December 2005 / Volume
Winter of Our Discontent
As 2005 draws to a close, the struggle for a negotiated
settlement continues. We remain hopeful that a negotiated settlement can be reached
but realize that we face an adversary unlike any we have faced in the past.
Talks have resumed at both the English and French
tables since the middle of November. There is no progress to report. In fact, at the English table, the employer has reverted, in some instances, to its initial position despite
previous verbal agreements. The outstanding issues remain: mobility of teachers
on availability (50 km), class sizes, contracts for adult and vocational education teachers and especially the need for a
clear and effective set of conditions to resolve the special needs problems in our schools.
At the Central Table, where monetary issues for the
entire civil service are decided, only short unproductive meetings have been held. The
government, which according to its own research underpays public sector employees by 15.5% compared to the private sector,
still clings to its insulting salary offer of 8% over six years and nine months.
Despite public opinion polls to the contrary, the
government continues to hint that a decreed settlement may be in the offing.

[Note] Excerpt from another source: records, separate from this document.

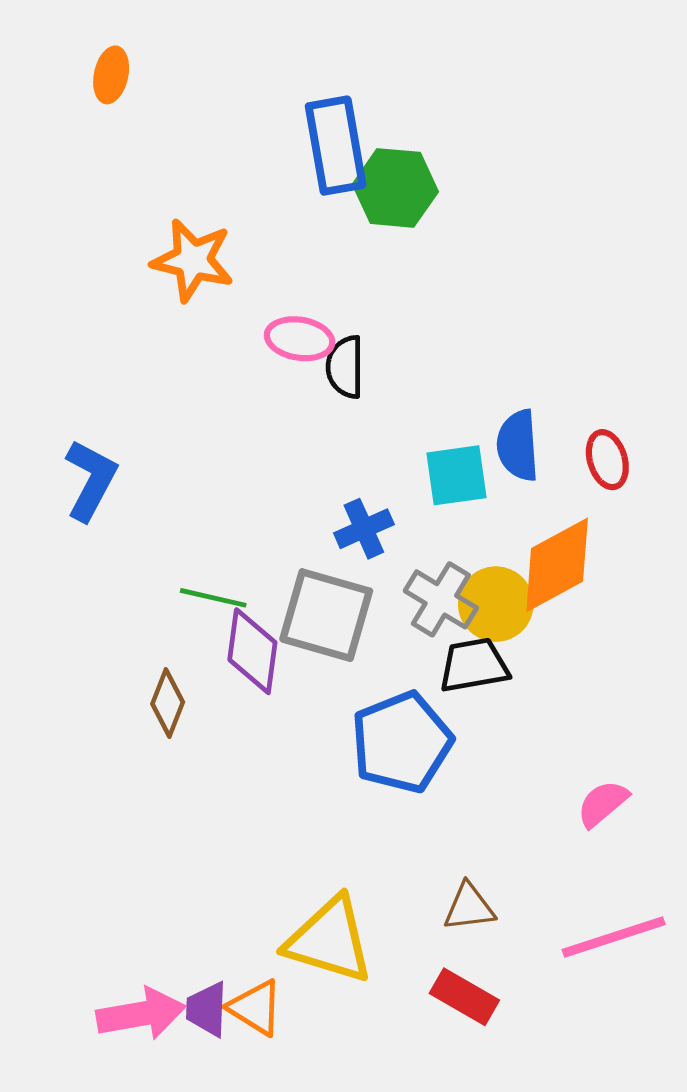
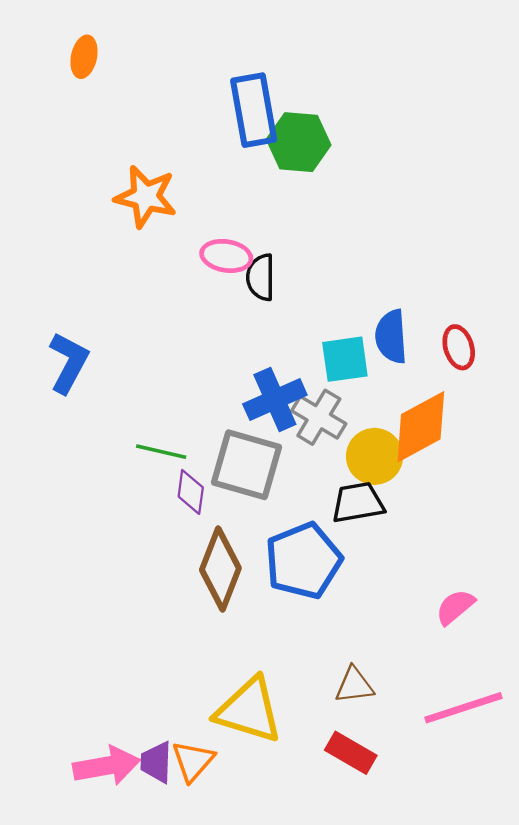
blue cross: (364, 529) -> (275, 399), size x1.4
gray cross: (441, 599) -> (319, 417), moved
purple diamond: (252, 651) -> (191, 492), size x0.7
brown diamond: (168, 703) -> (220, 569), moved, size x1.6
orange triangle: (256, 1008) -> (193, 761), turned 39

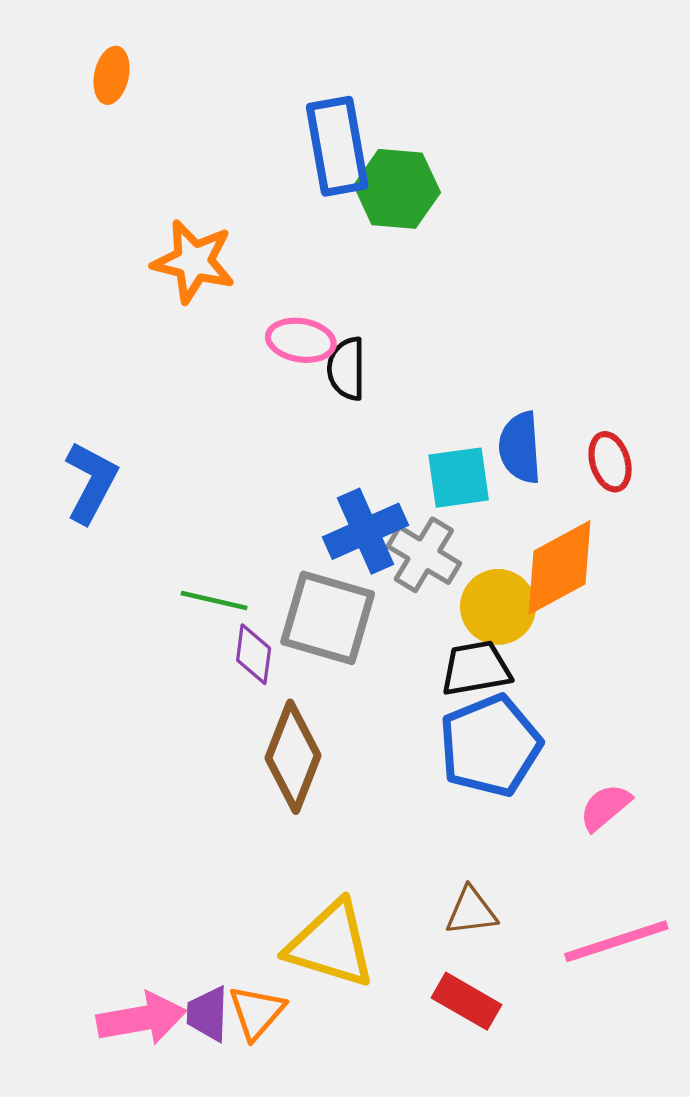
blue pentagon: (303, 561) -> (490, 746), moved

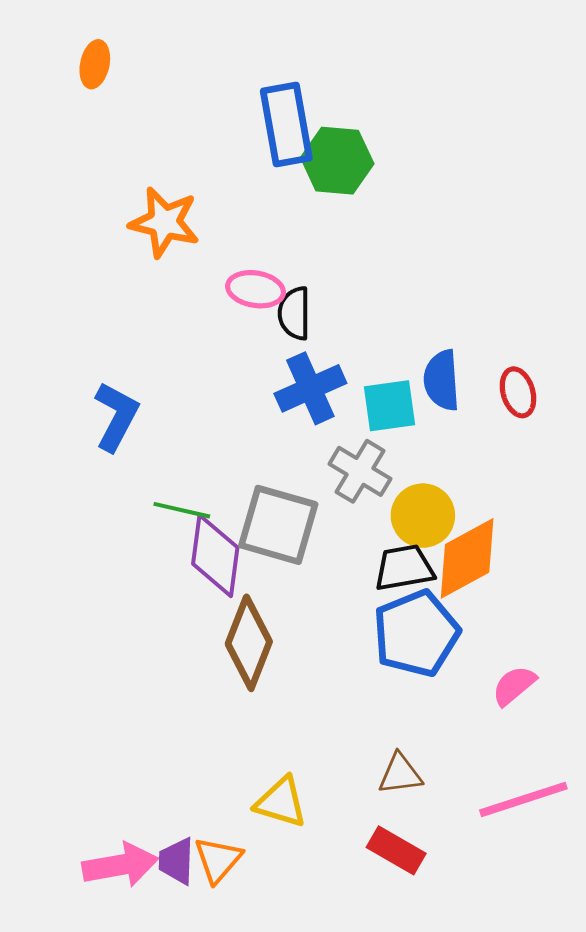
blue L-shape: (91, 482) -> (116, 416), moved
blue cross: (366, 531) -> (310, 388), moved
orange diamond: (560, 567) -> (467, 558), moved
purple diamond: (254, 654) -> (215, 556), size x1.6
yellow triangle: (331, 944) -> (281, 802), size x0.7

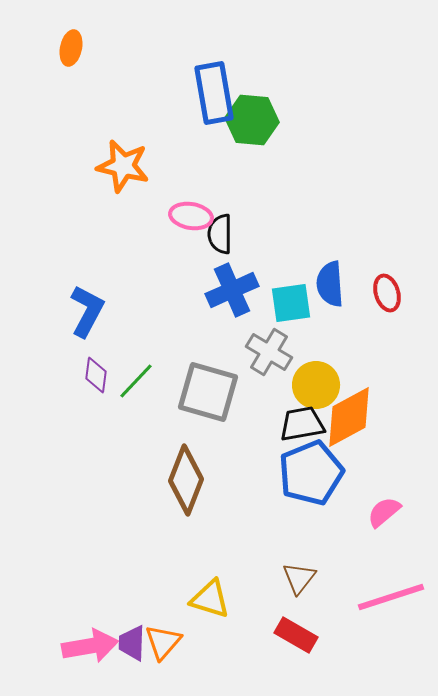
green line: (182, 510) -> (136, 381), turned -60
purple diamond: (215, 556) -> (96, 375), moved, size x0.6
brown triangle: (400, 774) -> (299, 578), turned -45

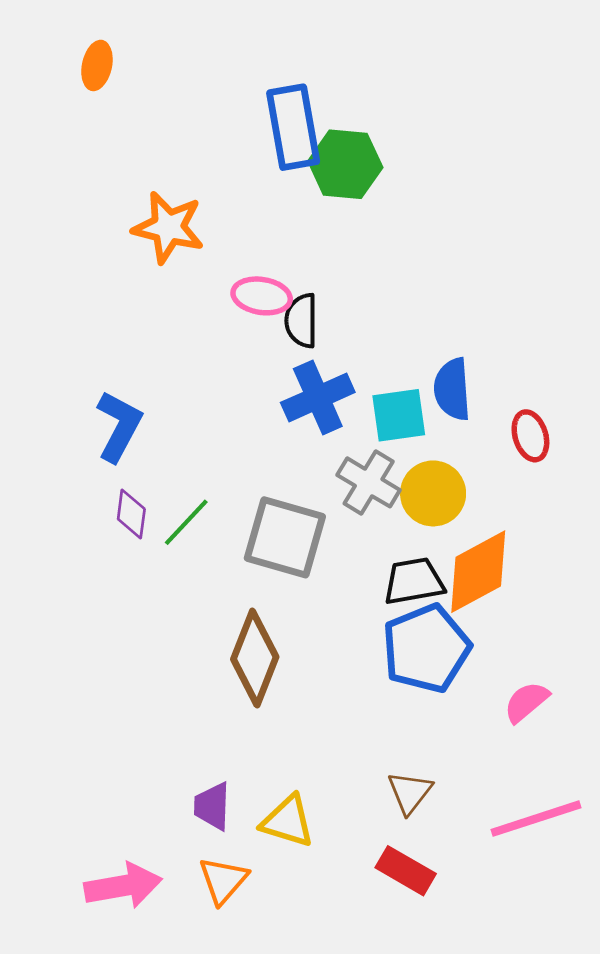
red ellipse: (387, 293) -> (530, 436), moved
yellow circle: (316, 385) -> (433, 493), moved
purple trapezoid: (132, 643) -> (212, 806), moved

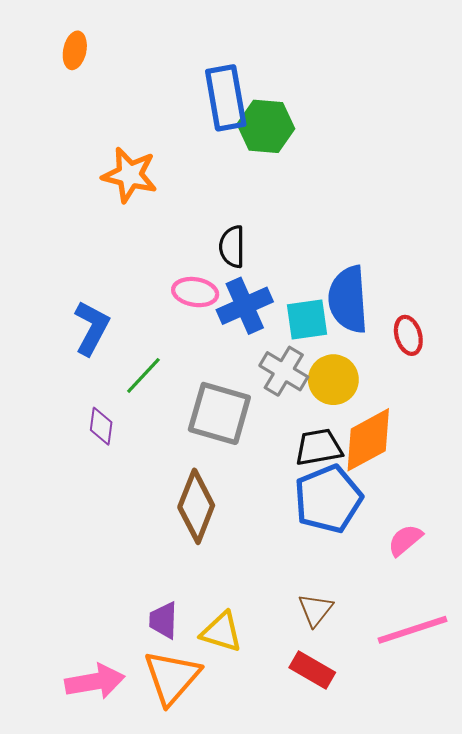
pink ellipse: (262, 296) -> (195, 292), moved
blue semicircle: (452, 389) -> (348, 299), size x1.4
purple diamond: (131, 514) -> (101, 426), moved
green line: (186, 522) -> (143, 375), moved
orange triangle: (223, 880) -> (172, 677), size x1.5

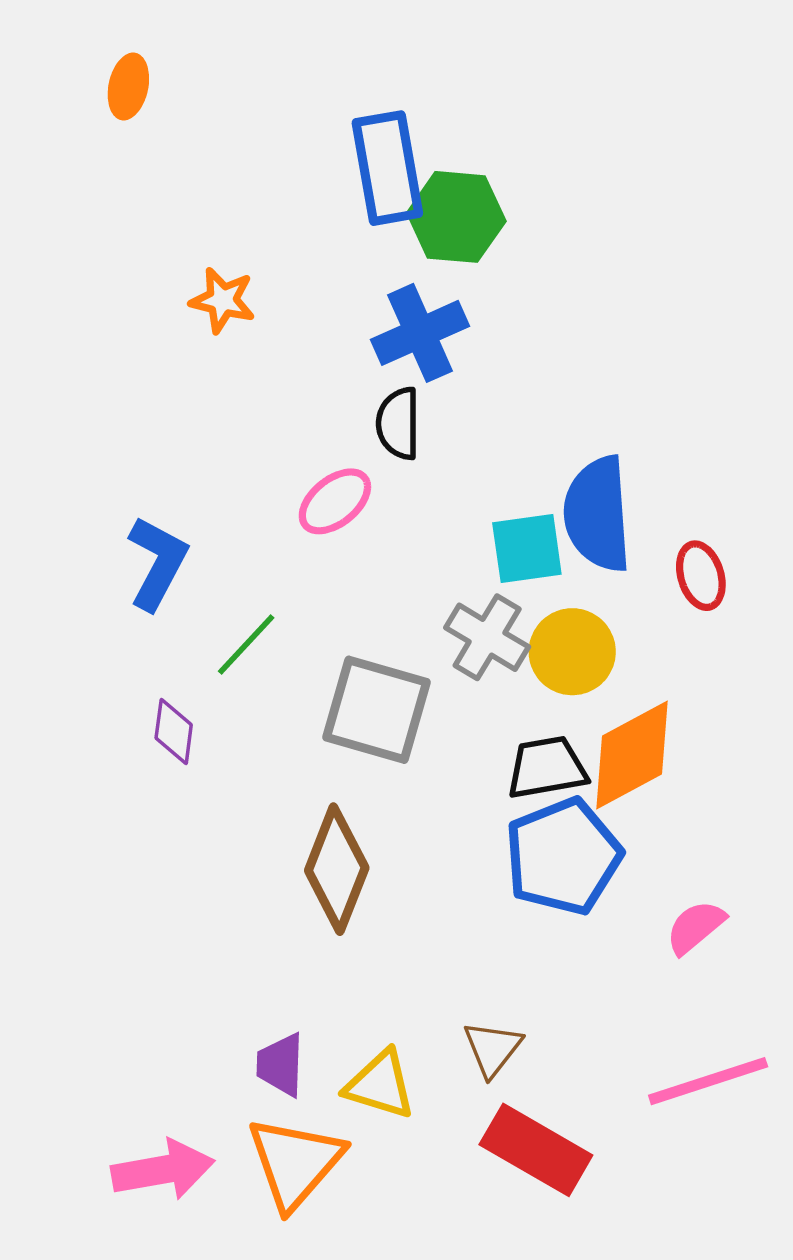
orange star: (130, 175) -> (223, 300), size x0.7
pink ellipse: (195, 292) -> (335, 501), turned -48
blue cross: (245, 306) -> (420, 333), moved
brown triangle: (315, 610) -> (493, 1048), moved
red rectangle: (312, 670) -> (536, 1150), size x1.4

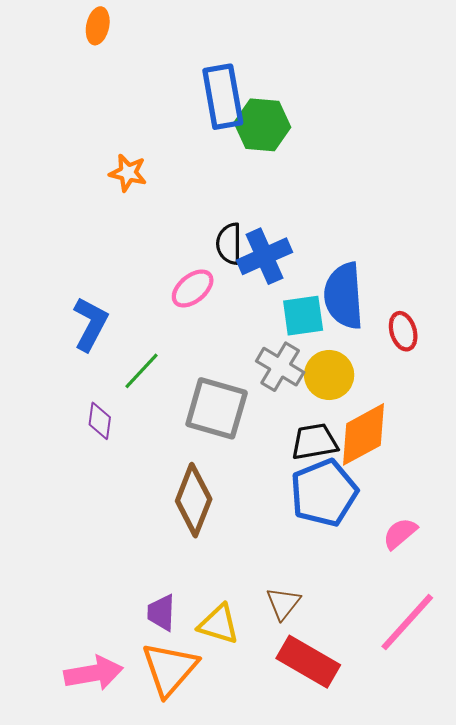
orange ellipse: (128, 87) -> (98, 26), moved
blue cross: (420, 333) -> (264, 256), moved
pink line: (708, 1081) -> (407, 622), turned -30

Monique
Jérôme-Forget seems to have softened her original stance, in which she suggested a decree might come as early as December
15 but still has not ruled out a decree entirely.

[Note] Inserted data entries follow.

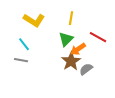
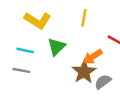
green triangle: (66, 39) -> (56, 47), moved
cyan line: (24, 44) -> (25, 50), turned -40

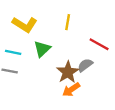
orange arrow: (93, 57) -> (71, 90), moved
gray semicircle: (103, 82) -> (85, 65), moved

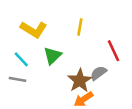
red line: (99, 44) -> (113, 51), turned 36
cyan line: (13, 52) -> (21, 59), turned 35

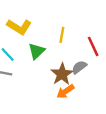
yellow line: (80, 27) -> (62, 35), moved

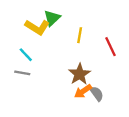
green triangle: (37, 51) -> (52, 18), moved
gray semicircle: (79, 67) -> (97, 94), moved, turned 91

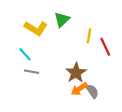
green triangle: (52, 18) -> (62, 20), moved
yellow line: (80, 35) -> (89, 36), moved
gray line: (22, 73) -> (31, 72), moved

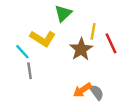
yellow L-shape: (36, 28) -> (43, 39), moved
gray line: (31, 72) -> (30, 71), turned 72
brown star: (76, 73) -> (81, 49), moved

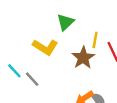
cyan line: (22, 52) -> (14, 71), moved
gray line: (30, 71) -> (32, 79), turned -35

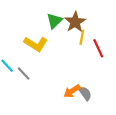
brown star: (83, 58) -> (75, 22), moved

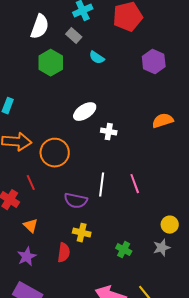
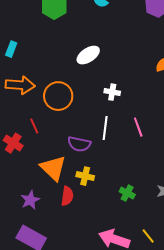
white cross: (109, 132) -> (112, 92), moved
orange triangle: (31, 226) -> (53, 168), moved, size x1.8

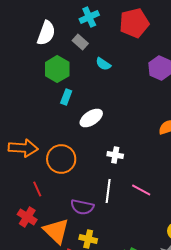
cyan rectangle: (11, 49) -> (66, 97), moved
pink line: (138, 127) -> (141, 190), turned -42
red cross: (13, 143) -> (27, 217), moved

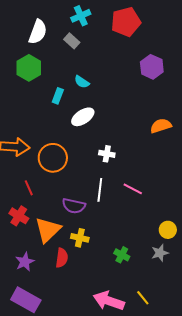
cyan semicircle: (103, 64) -> (82, 82), moved
green hexagon: (57, 69) -> (29, 68), moved
orange triangle: (56, 231) -> (48, 230), turned 32

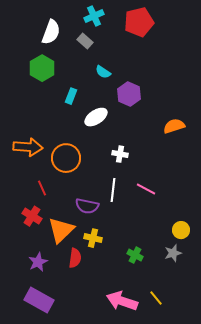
purple hexagon: (152, 67) -> (129, 94), moved
cyan semicircle: (82, 82) -> (103, 72), moved

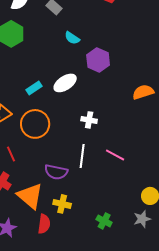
cyan rectangle: (71, 96) -> (34, 88), moved, turned 35
orange triangle: (61, 230) -> (30, 196), turned -36

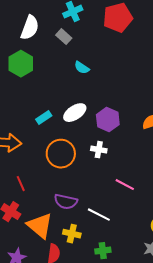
purple hexagon: (98, 60) -> (108, 120), moved
orange circle: (35, 124) -> (61, 154), moved
white line: (82, 156) -> (99, 215), moved, turned -70
green cross: (104, 221) -> (103, 251), moved, turned -35

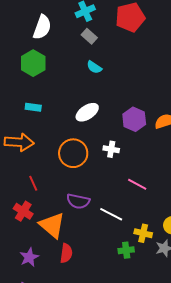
gray rectangle: (64, 37) -> (89, 36), moved
cyan rectangle: (44, 118) -> (33, 107), moved, turned 42
purple hexagon: (108, 120) -> (134, 119), moved
yellow cross: (72, 234) -> (143, 233), moved
green cross: (103, 251) -> (126, 250), moved

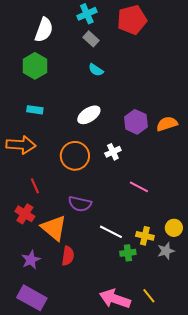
white cross: (111, 149) -> (113, 152), turned -35
white line: (111, 214) -> (111, 232), moved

This is the background against which public service
workers in Quebec
have begun to mobilize. All ten teacher unions within the QPAT family have voted
for a mandate for three days of rotating strikes. The overwhelming majority of
our colleagues in the FSE have done the same.

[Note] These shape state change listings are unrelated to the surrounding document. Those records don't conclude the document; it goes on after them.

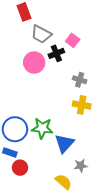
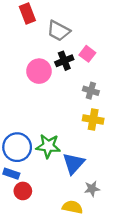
gray trapezoid: (41, 34) -> (59, 31), moved
pink square: (73, 40) -> (87, 54), moved
yellow semicircle: (63, 182) -> (72, 207), turned -30

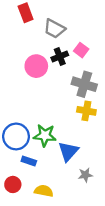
gray cross: (91, 91) -> (84, 84), size x1.6
blue rectangle: (11, 174) -> (29, 161), moved
red circle: (23, 191) -> (13, 184), moved
yellow semicircle: (72, 207) -> (44, 191), moved

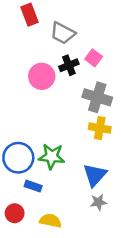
blue triangle: (68, 151) -> (95, 175), moved

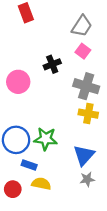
gray trapezoid: (63, 33) -> (82, 26), moved, turned -85
black cross: (69, 65) -> (52, 64), moved
pink circle: (42, 76) -> (18, 82), moved
yellow semicircle: (50, 221) -> (41, 184), moved

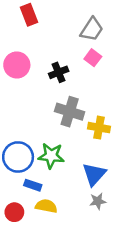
pink circle: (18, 82) -> (17, 65), moved
gray cross: (86, 86) -> (70, 112), moved

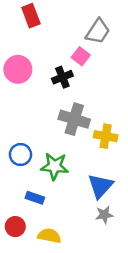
pink square: (93, 58) -> (81, 56), moved
blue circle: (18, 157) -> (20, 155), moved, size x0.7
yellow semicircle: (46, 206) -> (49, 236), moved

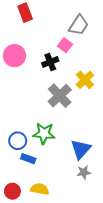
gray cross: (74, 119) -> (60, 96), turned 30
yellow cross: (106, 136) -> (85, 80), moved, turned 36
blue circle: (20, 155) -> (18, 141), moved
red circle: (15, 227) -> (12, 191), moved

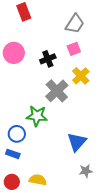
pink square: (65, 45) -> (74, 49), moved, turned 32
green star: (44, 133) -> (37, 116), moved
blue rectangle: (28, 159) -> (13, 154), moved
gray star: (84, 172) -> (86, 171), moved

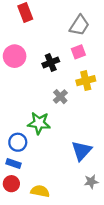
yellow cross: (81, 76) -> (86, 81), turned 30
gray cross: (57, 91) -> (60, 97), size x0.6
red circle: (12, 182) -> (11, 184), moved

The schedule for strikes in the month of December
for QPAT affiliated teachers is the following:
December 6 ESTA, LNSETA
December 8 ATA
December 13 CVTA, LTU, MTA, PTU, RTU
December 14 CQTA
We hope that our pressure tactics will provide sufficient leverage to force the government to recognize
the need for a negotiated settlement. A decreed settlement will leave a bitter
taste in the mouths of teachers and other public service employees for years to come.